Some practical examples. We began this year with me needing a season of sewing. I took the opportunity, that Life directed, to teach some specific skills to my daughters, and they each completed a couple of projects. They now have the skills needed to go on with further objectives without much more specific training. From there we turned to many household projects that needed done. Our 16 year old, Ashli, helped her dad install a dishwasher (including plumbing and wiring). (He’d just had shoulder surgery, so she did most of it, at his direction.) Not a specific objective that I had listed, but definite Repair and Maintenance skills. She then helped me prime and paint a room, (I’m 6 1/2 months pregnant, so again, she did most of it, with training from me and my husband,) put up a wallpaper border, and hung pictures and decorations; Decorating/ Refurbishing skills. She has also, in the last 6 weeks, learned further Clothing Care skills, and Food Preparation skills (although these Topics are basically considered “complete” by now). All without taking a “course” in any of the above.

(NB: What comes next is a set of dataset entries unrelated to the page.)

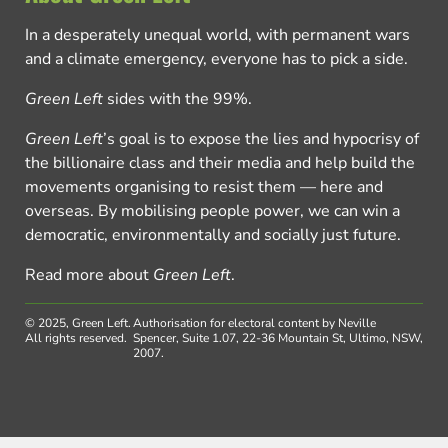
In a desperately unequal world, with permanent wars
and a climate emergency, everyone has to pick a side.
Green Left
sides with the 99%.
Green Left
’s goal is to expose the lies and hypocrisy of
the billionaire class and their media and help build the
movements organising to resist them — here and
overseas. By mobilising people power, we can win a
democratic, environmentally and socially just future.
Read more about
Green Left
.
© 2025, Green Left.
Authorisation for electoral content by Neville
All rights reserved.
Spencer, Suite 1.07, 22-36 Mountain St, Ultimo, NSW,
2007.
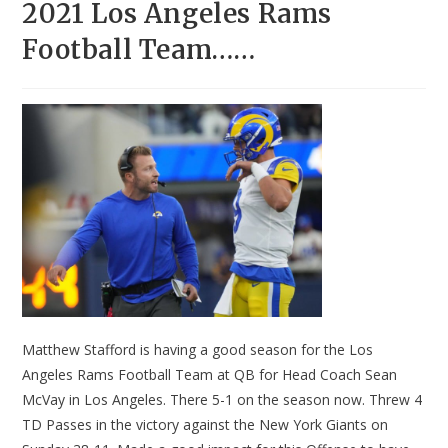
2021 Los Angeles Rams
Football Team……
Matthew Stafford is having a good season for the Los
Angeles Rams Football Team at QB for Head Coach Sean
McVay in Los Angeles. There 5-1 on the season now. Threw 4
TD Passes in the victory against the New York Giants on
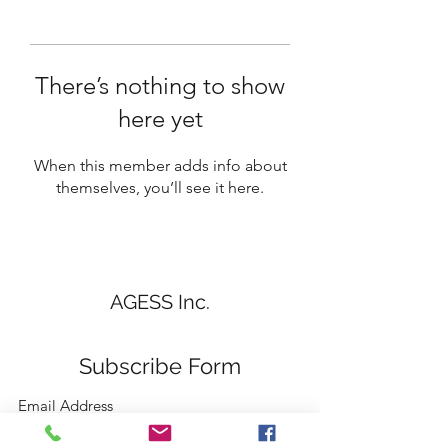
There’s nothing to show
here yet
When this member adds info about
themselves, you’ll see it here.
AGESS Inc.
Subscribe Form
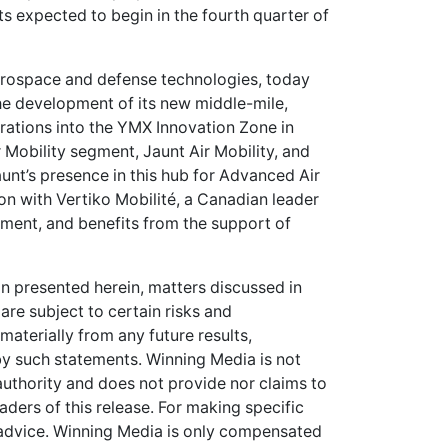
nts expected to begin in the fourth quarter of
erospace and defense technologies, today
e development of its new middle-mile,
rations into the YMX Innovation Zone in
ir Mobility segment, Jaunt Air Mobility, and
aunt’s presence in this hub for Advanced Air
on with Vertiko Mobilité, a Canadian leader
ment, and benefits from the support of
on presented herein, matters discussed in
are subject to certain risks and
 materially from any future results,
y such statements. Winning Media is not
 authority and does not provide nor claims to
ers of this release. For making specific
 advice. Winning Media is only compensated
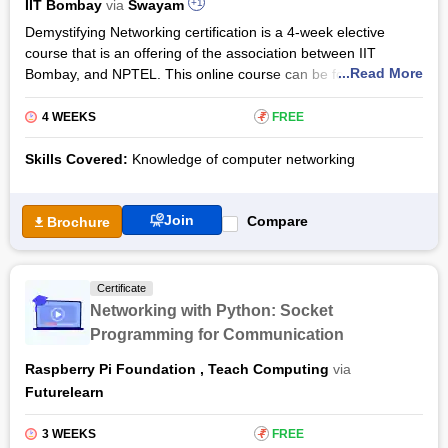
IIT Bombay
via
Swayam
+1
Demystifying Networking certification is a 4-week elective
course that is an offering of the association between IIT
...Read More
Bombay, and NPTEL. This online course can be found on the
provider platform Swayam. The course will actually help the
participants with separate technologies of networking. Along
4 WEEKS
₹
FREE
with technologies, the candidates become aware of the
concepts of networking as well.
Skills Covered:
Knowledge of computer networking
Demystifying Networking training acts as an eye-opener for
non-major students which means who have almost nil
Join
Compare
Brochure
knowledge of the core concepts of the networking syllabus. As
the certificate course gets over the students may wish to
pursue other different courses of networking so delve deep
Certificate
into more specific technologies. Candidates who want to enrol
Networking with Python: Socket
may do so for free. However, in the case of the certificates, the
Programming for Communication
registered candidates may take the proctored test by paying a
cost of Rs 1,000 at any of Swayam’s designated test centres.
Raspberry Pi Foundation
,
Teach Computing
via
Futurelearn
3 WEEKS
₹
FREE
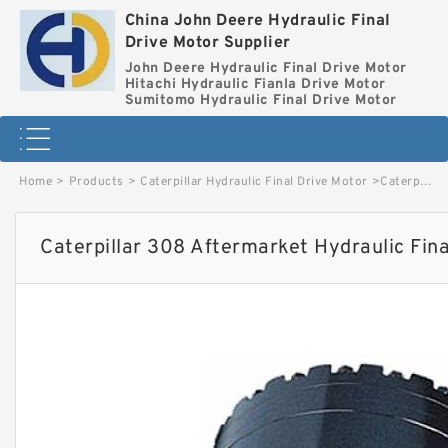
China John Deere Hydraulic Final
Drive Motor Supplier
John Deere Hydraulic Final Drive Motor
Hitachi Hydraulic Fianla Drive Motor
Sumitomo Hydraulic Final Drive Motor
Home
>
Products
>
Caterpillar Hydraulic Final Drive Motor
>
Caterpillar 308 Aftermarket Hydraulic Final Drive Motor image
Caterpillar 308 Aftermarket Hydraulic Fin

Although we believe that some Topics are best studied in a Season of concentration of them, Homemaking is not usually one of those areas. What I believed would be a longer Season of sewing, with many projects done and skills learned, turned into short training sessions (for the girls) and a couple of needed items completed. I really wanted to get more done, not for Ashli’s “credits” but for our real Life needs. But it turned out that other Life projects took precedence once we completed the necessities in the sewing area. BTW, I learned MUCH during that time through very concentrated learning. I’ve been wanting to learn to design patterns from scratch for some years, and worked on that, to design the things I needed, for the time that the girls worked on their projects.
I don’t know where we will go next in the area of Homemaking. We have so many projects since we are remodeling our home. Perhaps more in that area, or perhaps another Life directed area. You never know when a need for further Hospitality training will rise. As Ashli nears the end of her formal mom-directed training stage of her life, we will make a point to see that all remaining areas of objectives are covered. Sometimes that takes mom and dad re-evaluating whether the still uncompleted areas are really necessary or not. If they are, it may require a specific Season set aside for training in them. It’s all a part of giving our children a Living, rather than static, education.